Dreams Have Expiration Dates
I like video games… No I take that back, I love video games. When I stop to think about what makes them amazing I think I’d have to say that it’s the blending of so many highly trained skills coming together for a singular creative vision. Sure you can go write a song, or a book, or paint a picture, or write a cool algorithm, or record yourself reading lines from a script. But where else can you bring all of these together, and then let a consumer take control of your creation?
All of that is amazing… What’s not amazing is what it takes to bring everyone together. In the United States, most developers are huddled around the most expensive properties in the country. In an industry that has eclipsed most other forms of software and entertainment, we have developers living in rent-controlled apartments or managing to find a home at the cost of no savings, and likely long commutes. Most contracts are 1-sided, in favor of the publisher, with hard deadlines and freedom to cut budgets. This makes the industry very unstable, and it feels like a weekly event to read about another developer who shut their doors. Or even worse, we don’t hear about the mobile or indie developer who had to let go of their entire staff of 10. It is a hurricane of instability most of the time, which makes raising a family very hard.
If you are having to find new work every 1-3 years because the studio shut down, you are likely spending most of your savings as you search for the next job. And you are less likely to invest in a home, making your chances of building equity for retirement very low. That means that your time there is kind of a wash.
It’s around that time that you start asking yourself if it’s worth it. Working for a larger studio might improve your employment stability but it would likely mean uprooting your family into one of the gaming mecca’s where most of the large publishers house their developers. Seattle, San Francisco, LA, Austin, and NYC; those are your choices. Otherwise your chances of stable game development in an affordable town become nearly zero. They do exist out there, but they may also be the only gig in town; are you prepared to uproot again if things don’t work out? For a single guy who is renting an empty 1-bed apartment with a blowup mattress, this is nothing. For a husband, and father trying to provide some stability at home, this is soul crushing.

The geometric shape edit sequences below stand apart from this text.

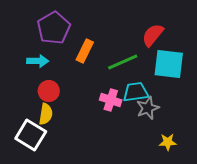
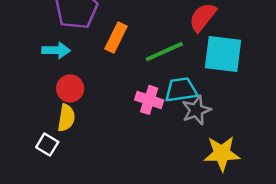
white square: (31, 135) -> (47, 145), size x0.6
yellow star: (168, 142) -> (222, 153), size x1.6

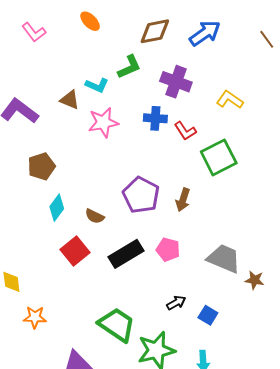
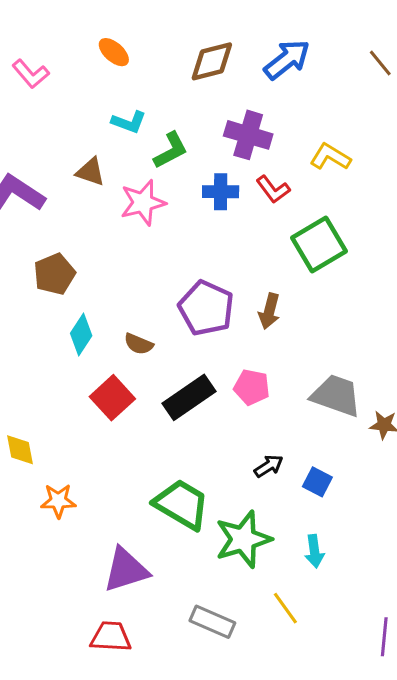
green L-shape: (129, 67) -> (171, 150), moved
cyan L-shape: (97, 85) -> (129, 122), moved
red L-shape: (185, 131) -> (273, 189), moved

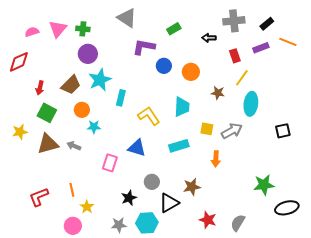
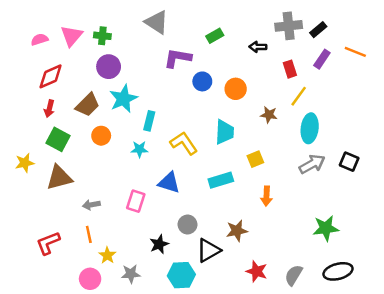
black rectangle: (267, 24) -> (318, 30), moved
purple rectangle: (261, 48) -> (322, 59), turned -35
red diamond: (19, 62) -> (51, 76), moved
cyan star: (94, 127) -> (139, 149), moved
yellow square: (207, 129) -> (255, 159), turned -32
gray arrow: (232, 131) -> (312, 164), moved
black square: (283, 131) -> (349, 162), turned 35
gray arrow: (74, 146) -> (91, 205), moved, turned -32
black ellipse: (287, 208) -> (338, 271), moved
gray star: (119, 225) -> (131, 274), moved

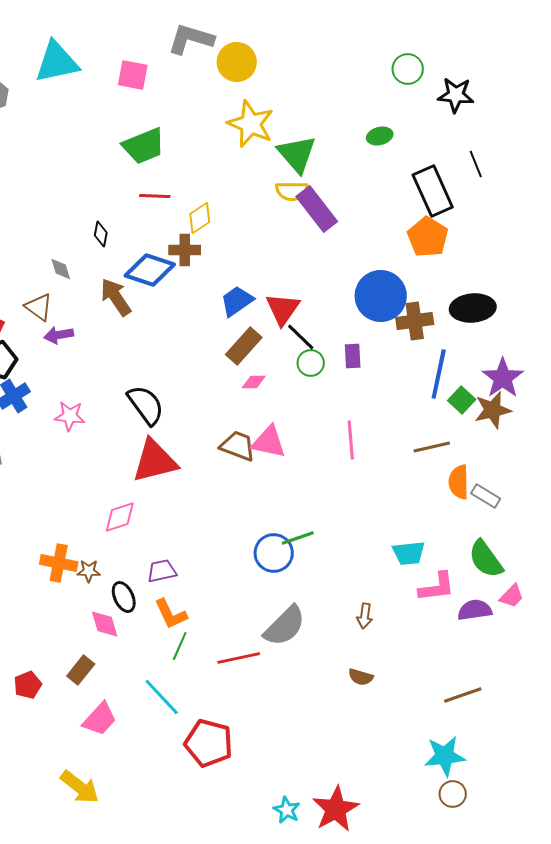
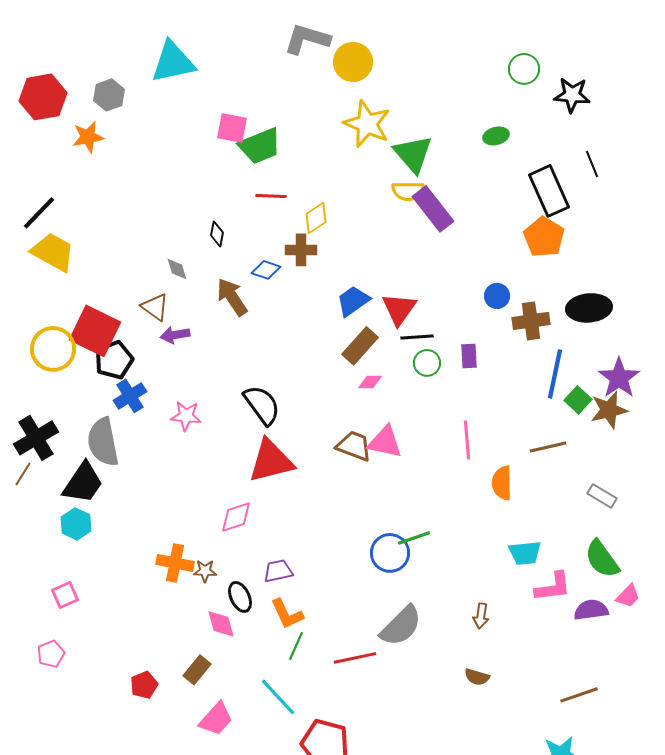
pink square: (133, 75) -> (232, 128), moved
blue diamond: (150, 270) -> (266, 270), size x0.6
blue circle: (381, 296) -> (497, 296), size x0.5
black line: (301, 337) -> (417, 337), turned -48
orange semicircle: (459, 482) -> (502, 483), moved

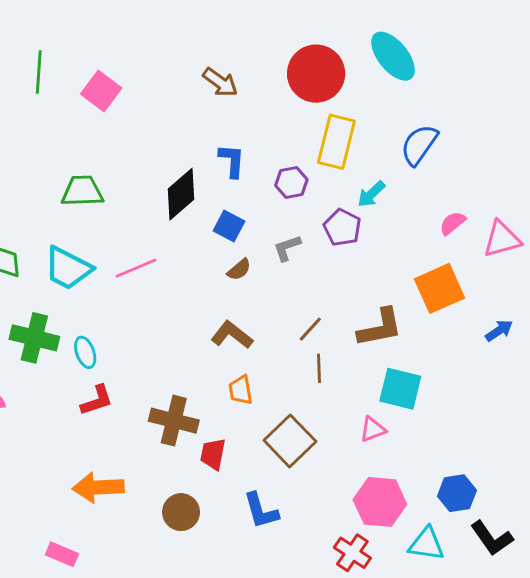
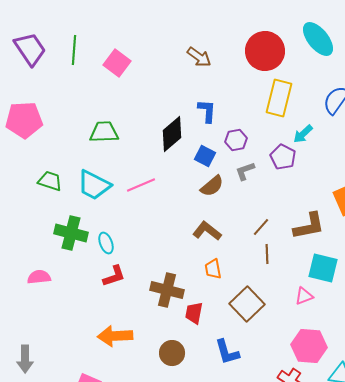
purple hexagon: (291, 182) -> (236, 140), moved
brown semicircle: (239, 270) -> (212, 186), size x1.4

I consider myself an anomaly to have lasted at the same company for almost 12 years. Though there were rough times, more specifically, I consider it an anomaly that the company remained operational for those years. I lived through a lot of layoffs that swept the company and it was my turn. Now I have to ask myself if I want to be back in that fight for a game job or if I want to search for more stable ground, a place that won’t have me questioning every month if this is the month that puts me back on the market, again.